If the forecast is correct, that’s still a lot of phones: as many as 1.48 billion phones would ship this year. But it’d be the first time shipment growth is in the single digits.
In 2015, smartphone shipments were up 10.5 percent from the previous year. And the 2014 figure was up 27.8% from 2013.
IDC’s prediction is based on a couple of ideas:
- Growth in the US, Western Europe, and China is expected to be in the single digits.
- Japan and China could see shipments decline by between 6 and 7 percent.
- As customers move away from cellular plans with built-in 2-year upgrade cycles and buy their phones outright, often from online retailers, we’re moving from a system where carriers and device makers dictate upgrade cycles into one where smartphone buyers have more choices about when and how to upgrade or replace a phone.

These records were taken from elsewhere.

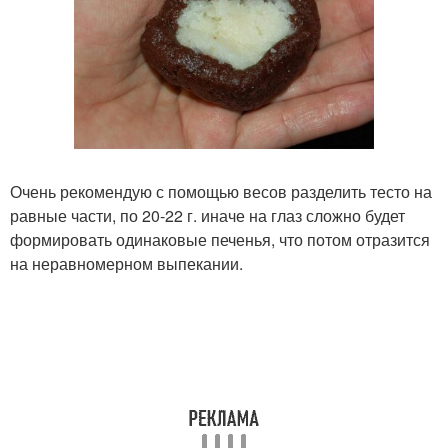
Очень рекомендую с помощью весов разделить тесто на
равные части, по 20-22 г. иначе на глаз сложно будет
формировать одинаковые печенья, что потом отразится
на неравномерном выпекании.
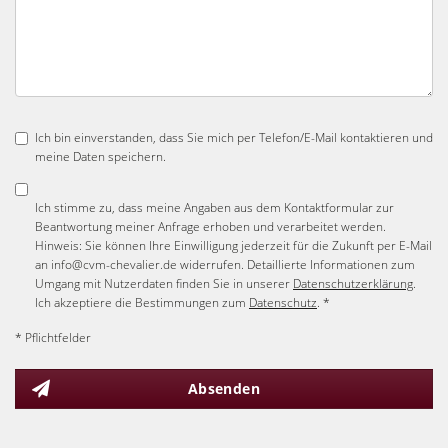
Ich bin einverstanden, dass Sie mich per Telefon/E-Mail kontaktieren und
meine Daten speichern.
Ich stimme zu, dass meine Angaben aus dem Kontaktformular zur
Beantwortung meiner Anfrage erhoben und verarbeitet werden.
Hinweis: Sie können Ihre Einwilligung jederzeit für die Zukunft per E-Mail
an info@cvm-chevalier.de widerrufen. Detaillierte Informationen zum
Umgang mit Nutzerdaten finden Sie in unserer
Datenschutzerklärung
.
Ich akzeptiere die Bestimmungen zum
Datenschutz
. *
* Pflichtfelder
Absenden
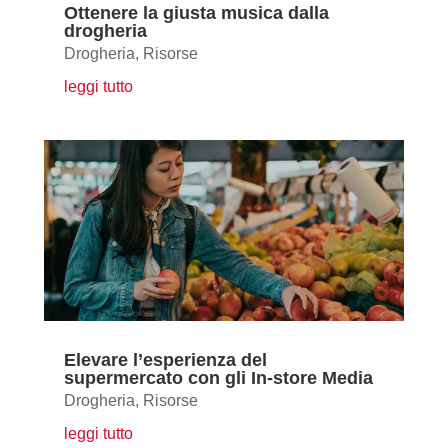
Ottenere la giusta musica dalla
drogheria
Drogheria
,
Risorse
leggi tutto
Elevare l’esperienza del
supermercato con gli In-store Media
Drogheria
,
Risorse
leggi tutto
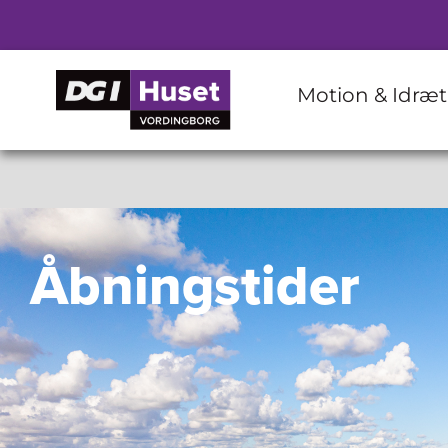
Motion & Idræt
Åbningstider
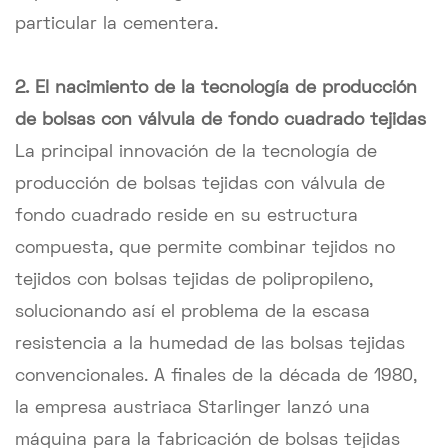
particular la cementera.
2. El nacimiento de la tecnología de producción
de bolsas con válvula de fondo cuadrado tejidas
La principal innovación de la tecnología de
producción de bolsas tejidas con válvula de
fondo cuadrado reside en su estructura
compuesta, que permite combinar tejidos no
tejidos con bolsas tejidas de polipropileno,
solucionando así el problema de la escasa
resistencia a la humedad de las bolsas tejidas
convencionales. A finales de la década de 1980,
la empresa austriaca Starlinger lanzó una
máquina para la fabricación de bolsas tejidas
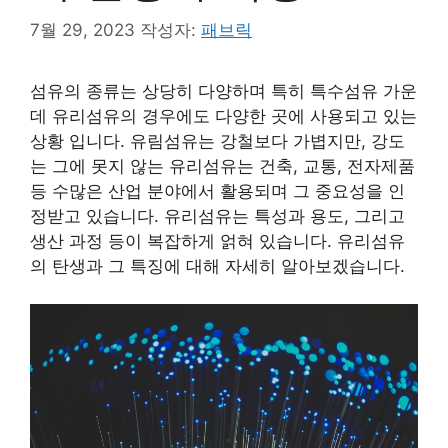
7월 29, 2023
작성자:
패브릭
섬유의 종류는 상당히 다양하며 특히 특수섬유 가운
데 유리섬유의 경우에도 다양한 곳에 사용되고 있는
상황 입니다. 유림섬유는 강철보다 가볍지만, 강도
는 그에 못지 않는 유리섬유는 건축, 교통, 전자제품
등 수많은 산업 분야에서 활용되며 그 중요성을 인
정받고 있습니다. 유리섬유는 특성과 용도, 그리고
생산 과정 등이 복잡하게 얽혀 있습니다. 유리섬유
의 탄생과 그 특징에 대해 자세히 알아보겠습니다.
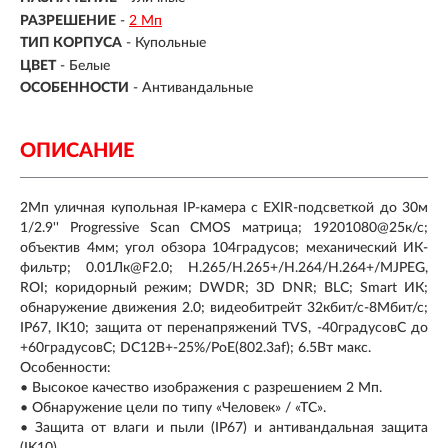
РАЗРЕШЕНИЕ
-
2 Мп
ТИП КОРПУСА
-
Купольные
ЦВЕТ
-
Белые
ОСОБЕННОСТИ
-
Антивандальные
ОПИСАНИЕ
2Мп уличная купольная IP-камера с EXIR-подсветкой до 30м
1/2.9'' Progressive Scan CMOS матрица; 19201080@25к/с;
объектив 4мм; угол обзора 104градусов; механический ИК-
фильтр; 0.01Лк@F2.0; H.265/H.265+/H.264/H.264+/MJPEG,
ROI; коридорный режим; DWDR; 3D DNR; BLC; Smart ИК;
обнаружение движения 2.0; видеобитрейт 32кбит/с-8Мбит/с;
IP67, IK10; защита от перенапряжений TVS, -40градусовC до
+60градусовC; DC12В+-25%/PoE(802.3af); 6.5Вт макс.
Особенности:
• Высокое качество изображения с разрешением 2 Мп.
• Обнаружение цели по типу «Человек» / «ТС».
• Защита от влаги и пыли (IP67) и антивандальная защита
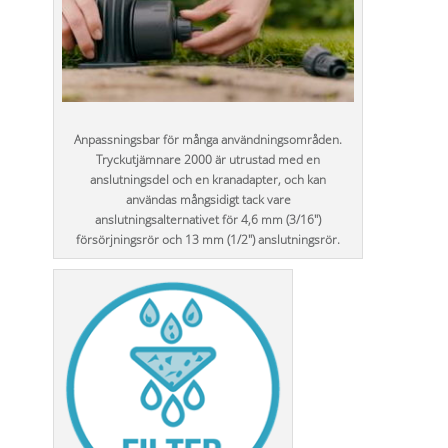
Anpassningsbar för många användningsområden.
Tryckutjämnare 2000 är utrustad med en
anslutningsdel och en kranadapter, och kan
användas mångsidigt tack vare
anslutningsalternativet för 4,6 mm (3/16")
försörjningsrör och 13 mm (1/2") anslutningsrör.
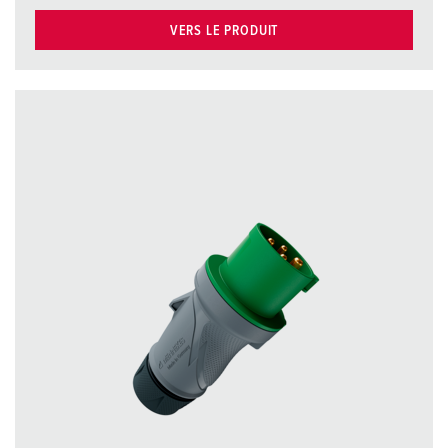
VERS LE PRODUIT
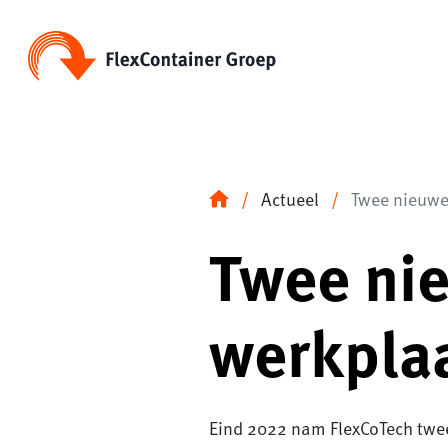
Direct naar inhoud
FlexContainer Groep
Actueel
Twee nieuwe
Twee ni
werkpla
Eind 2022 nam FlexCoTech twee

That last point could be good news for smartphone shoppers… assuming it doesn’t drive any smartphone makers out of business.
IDC’s report also has some interesting predictions about mobile OS market share: Apple is expected to ship 2 percent fewer iPhones in 2016 than the company did last year, while Android phone shipments are expected to go up by about 6.2 percent.
Meanwhile, Windows phones are expected to continue their steady slide into oblivion… a projection which might have something to do with Microsoft’s recent decision to “streamline” its smartphone business. The company isn’t exactly giving up on the consumer smartphone space, but Microsoft is going to be focusing on enterprise and other security-minded customers moving forward.